EXERCISE GOAL
Only a number is wanted here: the count of lines in the data below where the string "Spring" occurs.

INFORMATION PROVIDED
------------------------------------------------
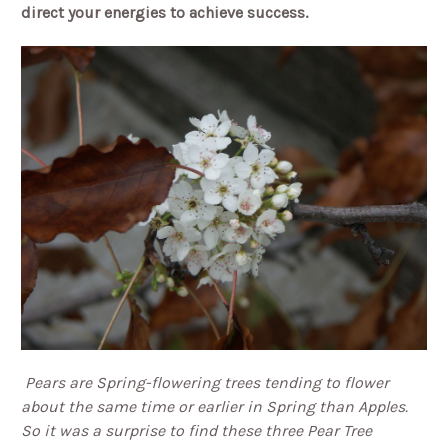
direct your energies to achieve success.
Pears are Spring-flowering trees tending to flower
about the same time or earlier in Spring than Apples.
So it was a surprise to find these three Pear Tree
------------------------------------------------
REPLY
2